_Work item:_ Write out each entry below exactly. Do not include the images.

_Recorded information:_

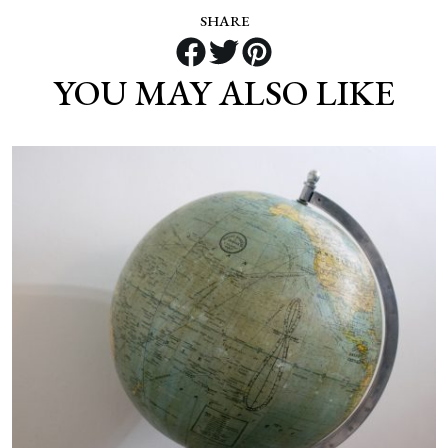
SHARE
YOU MAY ALSO LIKE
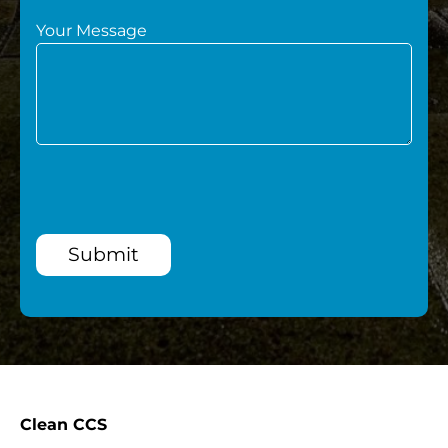
Your Message
Submit
Clean CCS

_Solution to this task:_
SHARE
YOU MAY ALSO LIKE
Your Message
Submit
Clean CCS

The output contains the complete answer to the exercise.